Cracking the channel conflict for fashion retailers

Last Updated 30 December 2019, 02:16 IST

Gone are the days when offline stores were the only stops to shop for consumers, with no channel dilemma to deliberate over.

The present-day, it cannot be ignored that the proliferation of the online channel has changed the game. What would be exciting now, is to see how the retailers plan to play by the new rules.

According to India Business of Fashion report 2019, physical stores or offline channels accounts for the ‘elephant’ share of 92.8% in the total fashion market revenue in India. Top names like Titan, Big Bazaar, Reliance Trends, Shopper’s Stop and Westside are some prime examples of big fashion retailers striving to ride the elephant.
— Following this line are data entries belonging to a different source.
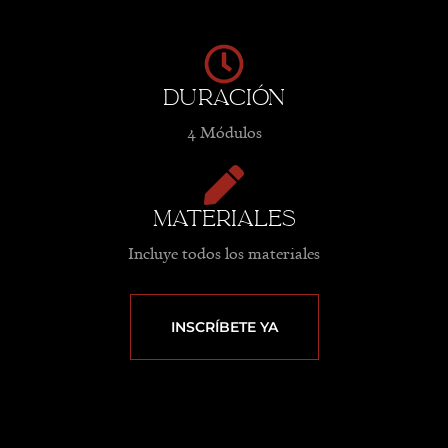
Duración
4 Módulos
Materiales
Incluye todos los materiales
INSCRÍBETE YA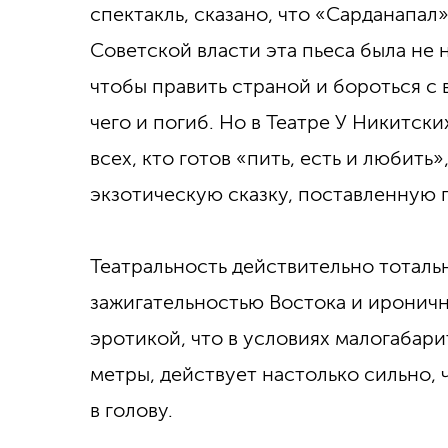
спектакль, сказано, что «Сарданапал
Советской власти эта пьеса была не 
чтобы править страной и бороться с 
чего и погиб. Но в Театре У Никитск
всех, кто готов «пить, есть и любить
экзотическую сказку, поставленную 
Театральность действительно тоталь
зажигательностью Востока и ироничн
эротикой, что в условиях малогабари
метры, действует настолько сильно, 
в голову.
Taneira, the ethnic clothing brand from Titan, is on its way to open 50 stores in the top 20 towns in the next five years. Zara currently has 22 nationwide outlets while H&M operates 46 stores all over the country.

The increasing number of stores as a conscious decision on the part of the retailers in India reflects the need and importance of strengthening their physical presence in the market. However, the growing online fashion market pushed by favouring logistics and demographics has compelled the fashion retailers to examine their business strategy.
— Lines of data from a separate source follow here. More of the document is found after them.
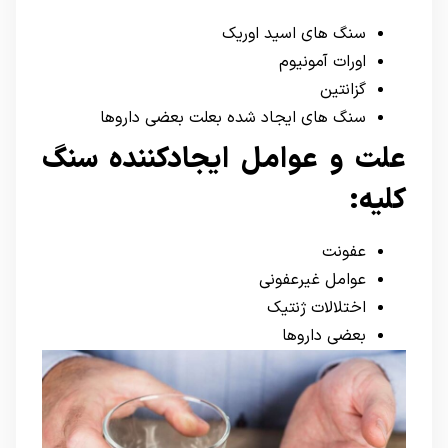
سنگ های اسید اوریک
اورات آمونیوم
گزانتین
سنگ های ایجاد شده بعلت بعضی داروها
علت و عوامل ایجادکننده سنگ
کلیه:
عفونت
عوامل غیرعفونی
اختلالات ژنتیک
بعضی داروها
From $26.9 billion in 218, the online retail market in India is expected to reach $84.6 billion by 2023, while the online fashion market in India is expected to touch $14 billion by 2020.

In what could be called a shred of evidence suggesting massive outreach in the country, online sales festival by Amazon and Flipkart recorded orders from 99.4% of pin codes in the country.

Internet penetration is also termed an important facet to understand the growing consumer base in the online channel — from 524.9 million in 2013, the number of mobile phone users in the country currently stands at 813.2 million (CAGR of 7.57% as against the world’s average of 3.05%), while from 2015 to 2019, the number of internet users in India has doubled from 259.8 million to 525.3 million respectively.

Furthermore, online shopping spending figure of Rs 12,800 per person per year in the country is projected to almost double to Rs 25,138 by 2030; Apparel continues to remain one of the favourite online shopped categories for Indian customers.

Preferences, process transparency, control, convenience and pricing economics are some of the other reasons, the report mentions, that have guided the Indian fashion market over the years, and continue to do so.

Stating that the Indian story for department stores has been bumpier than smooth, the report explains that growth for some key offline stores like Shoppers Stop, Westside, Pantaloon etc. at best matches the growth of overall organised retail in India, while it could be much higher given that the format was an easy favourite.

“Going forward, if offline stores wish to remain relevant to the consumers and grow, they are required to transition to become an experience and service-driven format. The stores also need to rethink and reinvent on the lines of stimulation, selection, satisfaction, contact and connect,” says the report.